2.8.2. Determination of the thermal stability of immobilized lipase
To examine the irreversible thermo-inactivation of free and immobilized lipase, the enzyme solution was incubated at mentioned temperature for 3 h. At different time interval, samples were picked up and analyzed for residual activity.
Storage stabilities of the free and coated-MGO-magnetic CLEAs lipase were also investigated by incubating enzyme solutions in phosphate buffer (100 mM, pH 7.5) without substrate at 4 °C. Every 2 days, cMGO-CLEAs lipase was picked up by a magnetic and washed by distilled water. After that, the lipase activity in free and immobilized enzyme was measured as described previously. The remaining lipase activities were measured by counting the initial lipase activity as 100%.
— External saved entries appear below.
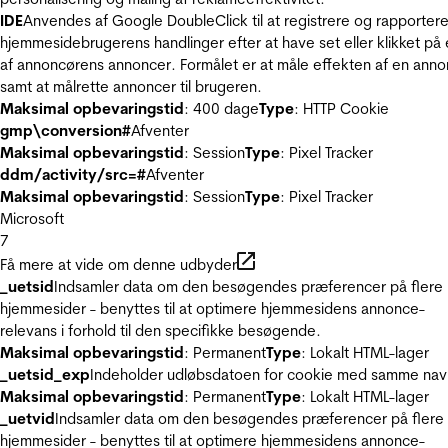
IDE
Anvendes af Google DoubleClick til at registrere og rapporter
hjemmesidebrugerens handlinger efter at have set eller klikket på
af annoncørens annoncer. Formålet er at måle effekten af en ann
samt at målrette annoncer til brugeren.
Maksimal opbevaringstid
: 400 dage
Type
: HTTP Cookie
gmp\conversion#
Afventer
Maksimal opbevaringstid
: Session
Type
: Pixel Tracker
ddm/activity/src=#
Afventer
Maksimal opbevaringstid
: Session
Type
: Pixel Tracker
Microsoft
7
Få mere at vide om denne udbyder
_uetsid
Indsamler data om den besøgendes præferencer på flere
hjemmesider - benyttes til at optimere hjemmesidens annonce-
relevans i forhold til den specifikke besøgende.
Maksimal opbevaringstid
: Permanent
Type
: Lokalt HTML-lager
_uetsid_exp
Indeholder udløbsdatoen for cookie med samme nav
Maksimal opbevaringstid
: Permanent
Type
: Lokalt HTML-lager
_uetvid
Indsamler data om den besøgendes præferencer på flere
hjemmesider - benyttes til at optimere hjemmesidens annonce-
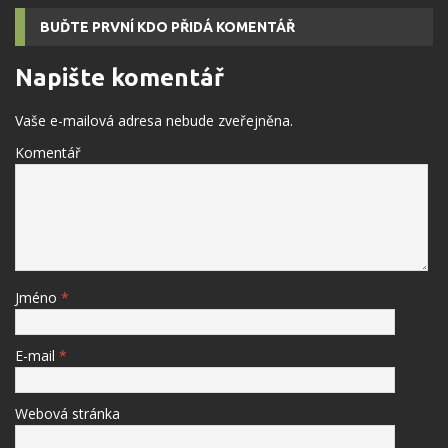
BUĎTE PRVNÍ KDO PŘIDÁ KOMENTÁŘ
Napište komentář
Vaše e-mailová adresa nebude zveřejněna.
Komentář
Jméno
*
E-mail
*
Webová stránka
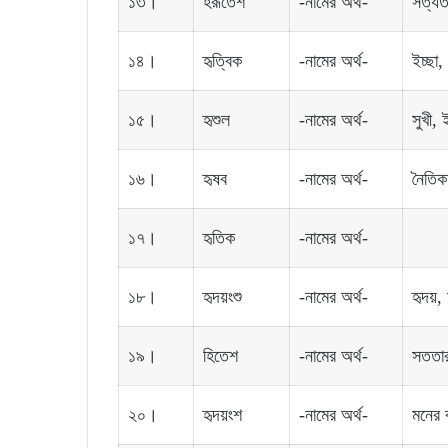
১৩।
হরূতেশ
-নামের অর্থ-
সত্যত
১৪।
হৃত্বিক
-নামের অর্থ-
ইচ্ছা,
১৫।
হৃশুল
-নামের অর্থ-
সুখী, 
১৬।
হৃষব
-নামের অর্থ-
নৈতিক
১৭।
হৃতিক
-নামের অর্থ-
১৮।
হৃদয়ংশু
-নামের অর্থ-
হৃদয়
১৯।
হিতেশ
-নামের অর্থ-
সততার
২০।
হৃদয়ংশ
-নামের অর্থ-
মনের 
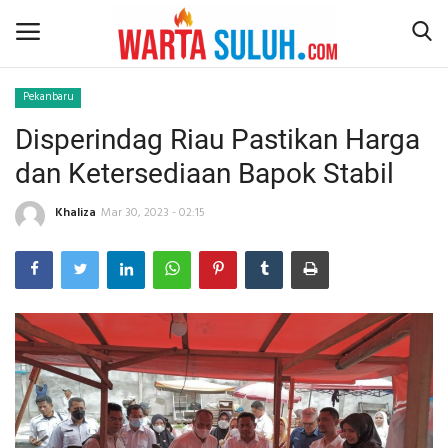
Pekanbaru
Disperindag Riau Pastikan Harga
Home
dan Ketersediaan Bapok Stabil
NEWS
Khaliza
Mar 30, 2023 - 02:15
JAZIRAH RIAU
POLITIK
EKSBIS
PSPS PEKANBARU
LIFESTYLE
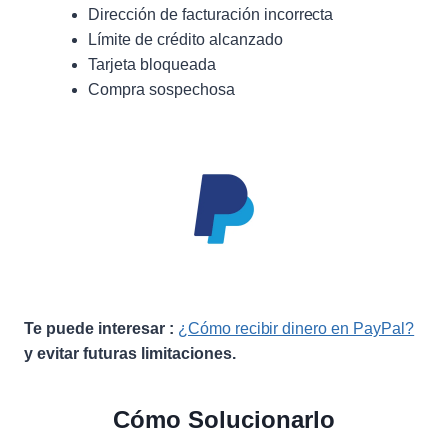
Dirección de facturación incorrecta
Límite de crédito alcanzado
Tarjeta bloqueada
Compra sospechosa
Te puede interesar :
¿Cómo recibir dinero en PayPal?
y evitar futuras limitaciones.
Cómo Solucionarlo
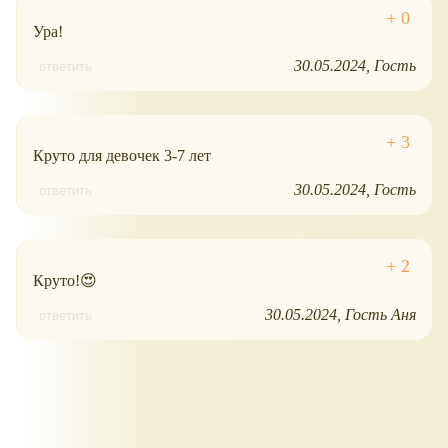
Ура!
30.05.2024
Гость
ответить
Круто для девочек 3-7 лет
30.05.2024
Гость
ответить
Круто!😍
30.05.2024
Гость Аня
ответить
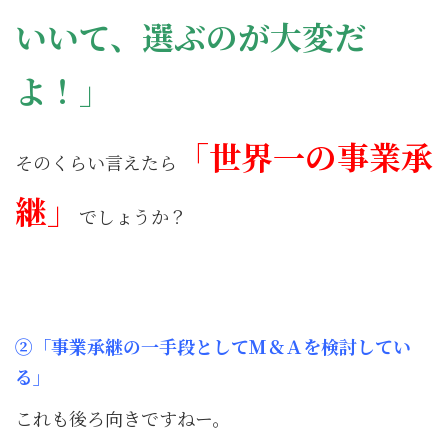
いいて、選ぶのが大変だ
よ！」
「世界一の事業承
そのくらい言えたら
継」
でしょうか？
②「事業承継の一手段としてＭ＆Ａを検討してい
る」
これも後ろ向きですねー。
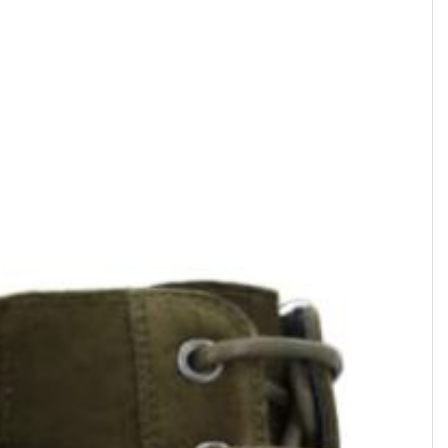
ROMAIN
KENTUCKY
 •
Boot zippée • Cuir velours •
Boot zippée à harnais • Cuir
Noisette
velours • Châtaigne
668,47 $
637,10 $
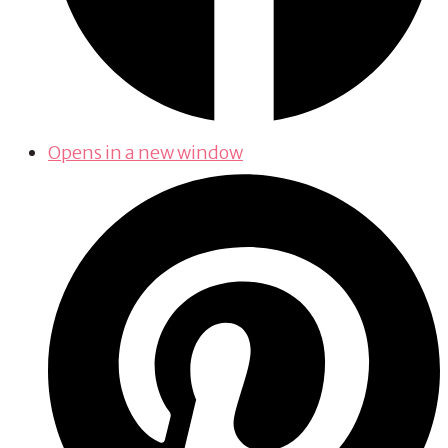
Opens in a new window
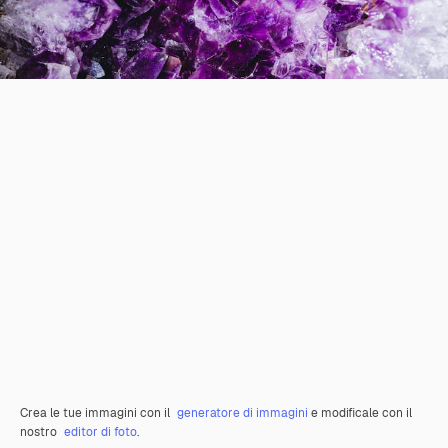
Crea le tue immagini con il
generatore di immagini
e modificale con il
nostro
editor di foto
.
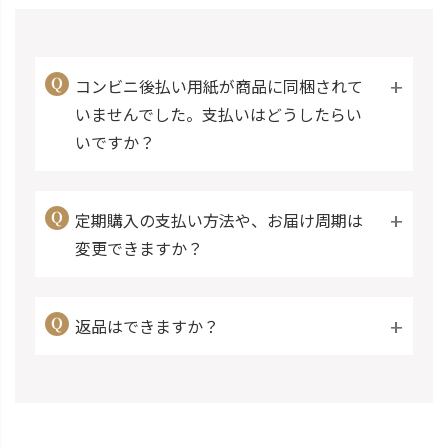
コンビニ後払い用紙が商品に同梱されて
いませんでした。支払いはどうしたらい
いですか？
定期購入の支払い方法や、お届け周期は
変更できますか？
返品はできますか？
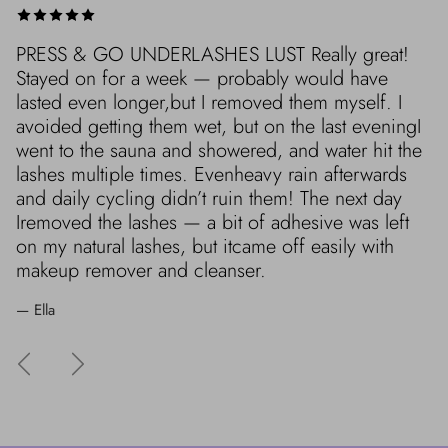
PRESS & GO UNDERLASHES LUST Really great!
Stayed on for a week — probably would have
lasted even longer,but I removed them myself. I
avoided getting them wet, but on the last eveningI
went to the sauna and showered, and water hit the
lashes multiple times. Evenheavy rain afterwards
and daily cycling didn’t ruin them! The next day
Iremoved the lashes — a bit of adhesive was left
on my natural lashes, but itcame off easily with
makeup remover and cleanser.
— Ella
Edellinen
Seuraava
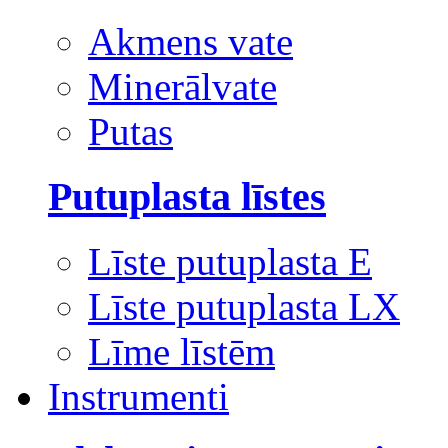
Akmens vate
Minerālvate
Putas
Putuplasta līstes
Līste putuplasta E
Līste putuplasta LX
Līme līstēm
Instrumenti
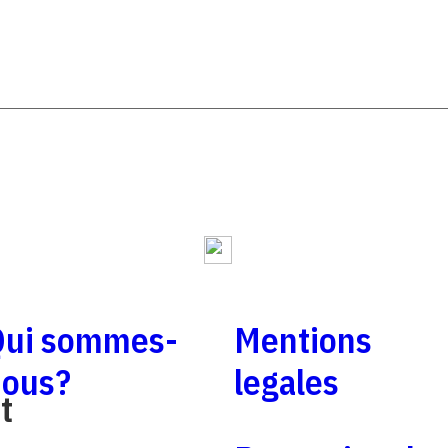
Qui sommes-
Mentions
nous?
legales
t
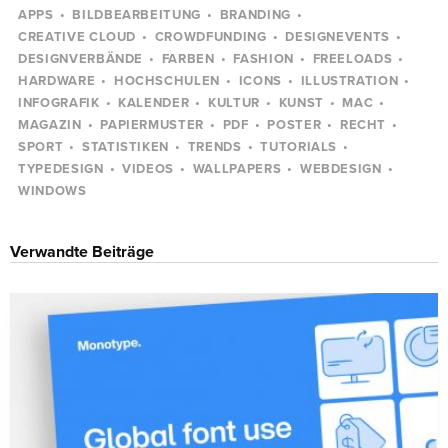
APPS
BILDBEARBEITUNG
BRANDING
CREATIVE CLOUD
CROWDFUNDING
DESIGNEVENTS
DESIGNVERBÄNDE
FARBEN
FASHION
FREELOADS
HARDWARE
HOCHSCHULEN
ICONS
ILLUSTRATION
INFOGRAFIK
KALENDER
KULTUR
KUNST
MAC
MAGAZIN
PAPIERMUSTER
PDF
POSTER
RECHT
SPORT
STATISTIKEN
TRENDS
TUTORIALS
TYPEDESIGN
VIDEOS
WALLPAPERS
WEBDESIGN
WINDOWS
Verwandte Beiträge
2.8.3. Determination of Kinetic parameters
Kinetic factors of both free and coated-MGO-magnetic CLEAs lipase were examined using diverse concentrations of pNPP in phosphate buffer (100 mM, pH 7.0) at 45 °C. In both forms, 2 mg of lipase was used in each assay reaction. The amounts of Vmax, Km factors for free and coated-MGO-magnetic CLEAs lipase were considered from line Waver-Burk plot of the initial reaction rates equivalent to different substrate concentrations.
2.9. Biodiesel production
Enzymatic transesterification reactions were carried out by free and cMGO-CLEAs lipase and maintained for 48 h with a stirring speed of 160 rpm. The reaction consists of 0.4 g oil (oil from Ricinus communis), methanol (1:3 molar ratio between R. communis oil and methanol) and 0.2% enzyme (free or correspond lipase on support) (w/w, based on the oil weight, g). At diverse time intervals (6, 12, 24 and 28 h), 100 µl of reaction blend was picked up and diluted with the same volume of n-hexane solvent. Afterward, the sample was gathered and the upper layer (10 µL) was performed to gas chromatography (GC) investigation for biodiesel measurement (Ji et al., 2010; Wang et al., 2017; Malekabadi et al., 2018).
3. Results and discussion
3.1. Screening and identification of bacterial producing the methanol-tolerant lipase
Lipase producing bacteria were screened in enrichment culture medium supplemented with olive oil as a sole source of carbon. Furthermore, methanol (30%, v/v) was also used to acquire the methanol tolerant lipase. The clear area around the colonies on the tributyrin agar plate was evaluated as lipase production. The greatest lipolytic strains were also examined on the olive oil plate complemented with phenol red, as a pH indicator. Results showed this isolate was a strain which displayed the maximum pink area around the colony. The 16S rDNA gene of MG isolate was amplified and sequenced (Genbank Accession No. MF927590.1) and compared by BLAST investigation to other bacteria in the NCBI database. The results proposed a near relationship between MG10 isolate and the other members of the Enterobacter genus with a extreme sequence homology (99%) to Enterobacter cloacae. The phylogenetic tree (Fig. 1) designated that the strain MG10 was associated with Enterobacter species and used for the following study.
3.2. Purification and immobilization of the lipase
Cell free supernatant of MG10 stain was exposed to ammonium sulfate precipitation (85% saturation) and Q-sepharose chromatography. Lipase MG10 was eluted from the Q-Sepharose column with a 19.5-fold purification and a 38.1 % yield, and it displayed a specific activity of 442.6 U/mg. This yield of MG10 lipase was analogous to the lipase of S. maltophilia (33.9%) (Li et al., 2013) and lower than lipase from P. aeruginosa PseA (51.6%) (Gaur et al., 2008), but greater than lipase of B. licheniformis (8.4 %) (Sharma and Kanwar, 2017). SDS–PAGE analysis of the MG10 lipase shown that it has a single band about 33 kDa, which it is dissimilar with the other Enterobacter cloacae.
Results of protein measurement with Bradford technique displayed that protein loading on these coated magnetite nanomaterials was succeeded. Moreover, the results of determination of protein loading on these nanomaterials shown that, immobilization efficiency was achieved about 73%. mGO-CLEAs lipase was dispersed in phosphate buffer. After a magnet was positioned sidewise, mGO-CLEAs Lipase showed fast response (60 seconds) to the peripheral magnetic field. It incomes that the magnetic CLEAs-Lip particles were shown suitable magnetic concern even though layers of CLEAs-Lipase were covered on their surfaces, wherein it is significant in term of lipase immobilization.